Unspektakulär. So will Dror Mishani seinen Ermittler Avi Avraham haben. Kein Morddezernat, keine Kriminalpolizei, er ist einfach nur der Ermittlungschef in einer stinknormalen Bezirkspolizeistation in einem Vorort von Tel Aviv. Und so sind auch die Fälle, mit denen er sich beschäftigen muss - jedenfalls auf den ersten Blick - eher alltäglich und wenig aufregend.

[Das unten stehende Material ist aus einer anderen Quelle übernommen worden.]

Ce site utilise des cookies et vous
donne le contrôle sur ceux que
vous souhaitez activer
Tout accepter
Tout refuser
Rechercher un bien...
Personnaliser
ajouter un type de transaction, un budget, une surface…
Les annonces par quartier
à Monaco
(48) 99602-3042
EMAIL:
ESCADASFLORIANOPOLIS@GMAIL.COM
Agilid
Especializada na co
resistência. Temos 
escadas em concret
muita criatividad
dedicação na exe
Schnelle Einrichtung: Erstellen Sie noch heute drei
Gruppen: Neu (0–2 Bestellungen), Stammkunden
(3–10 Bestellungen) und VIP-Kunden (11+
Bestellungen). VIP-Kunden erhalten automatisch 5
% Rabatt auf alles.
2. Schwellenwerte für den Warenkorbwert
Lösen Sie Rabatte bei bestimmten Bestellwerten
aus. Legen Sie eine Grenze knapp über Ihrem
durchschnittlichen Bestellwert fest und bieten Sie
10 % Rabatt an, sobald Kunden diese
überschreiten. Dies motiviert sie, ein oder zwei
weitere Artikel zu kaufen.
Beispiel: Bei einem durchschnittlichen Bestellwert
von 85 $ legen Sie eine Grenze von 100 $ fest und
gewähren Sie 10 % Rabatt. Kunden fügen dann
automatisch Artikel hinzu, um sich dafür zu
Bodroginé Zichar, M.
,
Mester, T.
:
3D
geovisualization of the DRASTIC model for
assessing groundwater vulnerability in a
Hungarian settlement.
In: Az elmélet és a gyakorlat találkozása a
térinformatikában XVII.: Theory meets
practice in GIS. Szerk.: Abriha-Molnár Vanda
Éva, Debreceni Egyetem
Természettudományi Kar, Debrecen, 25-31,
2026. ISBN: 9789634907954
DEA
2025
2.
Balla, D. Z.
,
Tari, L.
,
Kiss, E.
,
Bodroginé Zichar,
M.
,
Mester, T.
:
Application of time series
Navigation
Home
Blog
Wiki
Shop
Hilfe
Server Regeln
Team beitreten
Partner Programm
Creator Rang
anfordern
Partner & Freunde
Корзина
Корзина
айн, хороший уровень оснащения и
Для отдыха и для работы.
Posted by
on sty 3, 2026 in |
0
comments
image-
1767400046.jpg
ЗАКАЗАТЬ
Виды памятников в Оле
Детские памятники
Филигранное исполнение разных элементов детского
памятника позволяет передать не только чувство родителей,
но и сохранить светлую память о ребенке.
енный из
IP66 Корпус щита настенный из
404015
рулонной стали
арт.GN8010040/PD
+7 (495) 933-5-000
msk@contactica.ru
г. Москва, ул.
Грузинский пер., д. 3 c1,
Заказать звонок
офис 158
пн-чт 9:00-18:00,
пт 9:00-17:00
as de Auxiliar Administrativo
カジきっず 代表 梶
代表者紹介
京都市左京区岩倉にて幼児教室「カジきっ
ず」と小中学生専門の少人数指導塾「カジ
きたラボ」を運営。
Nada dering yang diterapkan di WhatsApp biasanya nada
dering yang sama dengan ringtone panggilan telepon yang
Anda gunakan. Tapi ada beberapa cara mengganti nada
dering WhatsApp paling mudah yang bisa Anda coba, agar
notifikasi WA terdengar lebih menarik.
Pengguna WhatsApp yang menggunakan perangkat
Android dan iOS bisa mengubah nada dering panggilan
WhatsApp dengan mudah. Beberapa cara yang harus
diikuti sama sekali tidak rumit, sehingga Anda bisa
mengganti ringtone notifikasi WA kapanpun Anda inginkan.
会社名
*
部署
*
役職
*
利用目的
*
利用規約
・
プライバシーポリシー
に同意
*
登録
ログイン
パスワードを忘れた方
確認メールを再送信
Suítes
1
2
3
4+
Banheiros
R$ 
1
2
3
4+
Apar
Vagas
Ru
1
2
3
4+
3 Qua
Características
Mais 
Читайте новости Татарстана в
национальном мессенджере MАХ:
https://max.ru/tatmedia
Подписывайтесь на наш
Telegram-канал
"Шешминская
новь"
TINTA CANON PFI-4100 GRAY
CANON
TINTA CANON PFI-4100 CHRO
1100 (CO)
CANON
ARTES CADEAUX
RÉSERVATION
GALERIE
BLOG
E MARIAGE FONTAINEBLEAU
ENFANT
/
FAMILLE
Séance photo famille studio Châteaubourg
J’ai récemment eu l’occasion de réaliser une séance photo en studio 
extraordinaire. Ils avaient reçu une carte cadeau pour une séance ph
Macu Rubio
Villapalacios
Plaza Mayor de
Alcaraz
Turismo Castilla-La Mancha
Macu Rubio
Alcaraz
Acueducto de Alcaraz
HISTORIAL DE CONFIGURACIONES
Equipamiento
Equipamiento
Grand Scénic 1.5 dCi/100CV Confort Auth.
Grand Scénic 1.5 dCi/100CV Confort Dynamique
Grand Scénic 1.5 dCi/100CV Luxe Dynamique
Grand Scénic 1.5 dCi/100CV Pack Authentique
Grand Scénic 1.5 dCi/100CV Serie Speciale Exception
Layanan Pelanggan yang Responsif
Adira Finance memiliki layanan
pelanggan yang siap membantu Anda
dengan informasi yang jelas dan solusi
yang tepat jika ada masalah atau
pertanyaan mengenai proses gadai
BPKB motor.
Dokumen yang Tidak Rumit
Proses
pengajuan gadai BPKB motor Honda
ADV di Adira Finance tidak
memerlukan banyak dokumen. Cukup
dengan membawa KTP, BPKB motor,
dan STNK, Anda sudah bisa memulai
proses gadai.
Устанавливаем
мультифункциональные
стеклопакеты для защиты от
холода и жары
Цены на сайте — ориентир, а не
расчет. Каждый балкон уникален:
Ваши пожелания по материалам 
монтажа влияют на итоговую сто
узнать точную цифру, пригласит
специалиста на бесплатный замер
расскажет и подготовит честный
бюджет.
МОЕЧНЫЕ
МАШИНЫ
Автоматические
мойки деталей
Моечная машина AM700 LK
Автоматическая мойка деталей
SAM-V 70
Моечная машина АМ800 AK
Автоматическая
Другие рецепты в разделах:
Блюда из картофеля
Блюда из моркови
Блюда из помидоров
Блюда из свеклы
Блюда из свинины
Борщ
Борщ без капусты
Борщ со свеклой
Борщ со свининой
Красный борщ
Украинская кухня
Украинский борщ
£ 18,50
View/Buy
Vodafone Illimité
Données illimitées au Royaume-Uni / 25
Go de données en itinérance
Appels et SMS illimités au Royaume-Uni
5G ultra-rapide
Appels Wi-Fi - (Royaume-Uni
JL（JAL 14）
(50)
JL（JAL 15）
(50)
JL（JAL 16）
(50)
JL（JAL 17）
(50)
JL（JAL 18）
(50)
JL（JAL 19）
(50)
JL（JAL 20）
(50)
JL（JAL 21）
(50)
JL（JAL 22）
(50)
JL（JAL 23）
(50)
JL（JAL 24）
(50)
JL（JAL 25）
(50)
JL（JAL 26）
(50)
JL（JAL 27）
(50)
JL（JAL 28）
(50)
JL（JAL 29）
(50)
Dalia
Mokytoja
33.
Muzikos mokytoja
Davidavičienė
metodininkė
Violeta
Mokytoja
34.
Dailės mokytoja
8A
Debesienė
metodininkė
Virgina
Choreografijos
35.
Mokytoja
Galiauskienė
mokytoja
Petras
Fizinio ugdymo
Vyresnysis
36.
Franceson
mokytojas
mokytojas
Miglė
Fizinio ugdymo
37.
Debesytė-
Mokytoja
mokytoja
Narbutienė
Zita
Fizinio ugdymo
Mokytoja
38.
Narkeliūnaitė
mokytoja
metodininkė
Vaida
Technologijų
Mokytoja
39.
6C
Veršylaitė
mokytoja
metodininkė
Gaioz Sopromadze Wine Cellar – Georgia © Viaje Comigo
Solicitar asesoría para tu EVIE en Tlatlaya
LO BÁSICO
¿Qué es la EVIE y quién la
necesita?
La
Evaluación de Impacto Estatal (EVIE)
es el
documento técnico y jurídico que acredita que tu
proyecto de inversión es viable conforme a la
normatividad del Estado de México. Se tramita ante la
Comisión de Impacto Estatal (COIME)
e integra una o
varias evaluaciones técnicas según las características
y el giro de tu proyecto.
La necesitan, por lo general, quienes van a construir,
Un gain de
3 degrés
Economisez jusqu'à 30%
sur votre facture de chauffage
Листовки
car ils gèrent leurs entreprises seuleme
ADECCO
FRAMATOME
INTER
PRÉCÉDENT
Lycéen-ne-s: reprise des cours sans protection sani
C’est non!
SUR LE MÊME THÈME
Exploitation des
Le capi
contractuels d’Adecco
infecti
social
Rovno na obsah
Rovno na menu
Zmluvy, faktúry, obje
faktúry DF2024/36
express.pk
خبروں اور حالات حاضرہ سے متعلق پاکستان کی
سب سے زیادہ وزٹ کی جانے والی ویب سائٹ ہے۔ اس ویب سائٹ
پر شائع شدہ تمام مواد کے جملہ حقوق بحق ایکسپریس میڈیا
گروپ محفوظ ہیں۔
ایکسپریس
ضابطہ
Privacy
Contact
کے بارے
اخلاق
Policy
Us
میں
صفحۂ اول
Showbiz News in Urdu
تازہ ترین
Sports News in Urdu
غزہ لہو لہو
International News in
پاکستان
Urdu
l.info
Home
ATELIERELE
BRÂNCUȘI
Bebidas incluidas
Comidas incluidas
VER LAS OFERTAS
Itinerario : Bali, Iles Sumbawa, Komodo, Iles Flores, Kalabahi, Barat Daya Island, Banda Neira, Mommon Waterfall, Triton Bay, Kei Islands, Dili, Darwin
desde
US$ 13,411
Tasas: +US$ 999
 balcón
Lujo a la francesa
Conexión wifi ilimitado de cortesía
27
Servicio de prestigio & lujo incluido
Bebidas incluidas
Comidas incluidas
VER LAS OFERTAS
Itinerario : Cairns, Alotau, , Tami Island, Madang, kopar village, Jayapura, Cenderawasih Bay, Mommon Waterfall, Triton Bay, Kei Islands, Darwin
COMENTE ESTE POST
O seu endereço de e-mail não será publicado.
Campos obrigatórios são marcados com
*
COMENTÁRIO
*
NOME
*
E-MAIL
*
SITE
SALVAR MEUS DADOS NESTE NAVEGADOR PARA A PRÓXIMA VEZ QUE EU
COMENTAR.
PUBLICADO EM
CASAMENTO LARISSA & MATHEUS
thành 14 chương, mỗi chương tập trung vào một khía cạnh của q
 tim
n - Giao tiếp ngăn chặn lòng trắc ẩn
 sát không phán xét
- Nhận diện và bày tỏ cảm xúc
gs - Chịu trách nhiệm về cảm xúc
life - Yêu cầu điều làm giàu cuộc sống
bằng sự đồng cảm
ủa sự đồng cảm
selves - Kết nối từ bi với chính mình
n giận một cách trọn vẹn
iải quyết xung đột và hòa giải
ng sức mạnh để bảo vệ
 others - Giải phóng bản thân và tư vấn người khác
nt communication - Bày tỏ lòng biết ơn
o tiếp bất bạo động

Da ist das Neugeborene, das von einer Frau in einer Tasche im Einkaufszentrum ausgesetzt wurde. Die Videoaufzeichnung der Überwachungskameras gibt den ersten Hinweis, Nachbarn, die Babygeschrei gehört haben, einen weiteren, und bald sitzt eine resolute Frau vor der Polizei, die wild entschlossen ist, ihre Wahrheit, ihre Familie und ihre Version der Ereignisse zu verteidigen und justizfest durchzusetzen. Mit viel Geschick, Hartnäckigkeit und etwas Glück gelingt es der Polizei, eine andere Variante der Geschehnisse ans Licht zu bringen.
Und dann ist da noch der Tourist, der aus dem heruntergekommenen Strandhotel verschwunden ist. Schweizer, wie es scheint. Doch im Verlauf der Ermittlungen entdeckt Avi Avraham einen französischen Pass, einen Namen, der mit dem Finger in den Staub einer Fensterscheibe gekritzelt wurde, zwei schlecht versteckte Pakete voll mit Kokain und eine Geliebte, die aus dem Libanon stammt und in Frankreich als Journalistin arbeitet, und der Fall des Touristen beginnt Kreise zu ziehen, die bis zu den Schaltzentralen des Auslandsgeheimdienstes Mossad reichen und dort offenbar Nervosität auslösen.
Dror Mishani erzählt wie stets klug und einfühlsam. Seine Geschichten sind glaubwürdig und doch spannend und interessant, er braucht keine falschen Fährten und keine wilde Action, um uns einzunehmen. Dass am Ende immer nur eine plausible Variante vieler möglicher Wahrheiten steht, ist so etwas wie sein Markenzeichen, aber es ist die Konzession Mishanis an das wirkliche Leben, wo wir meist auch nicht so genau sagen können, was tatsächlich geschehen ist.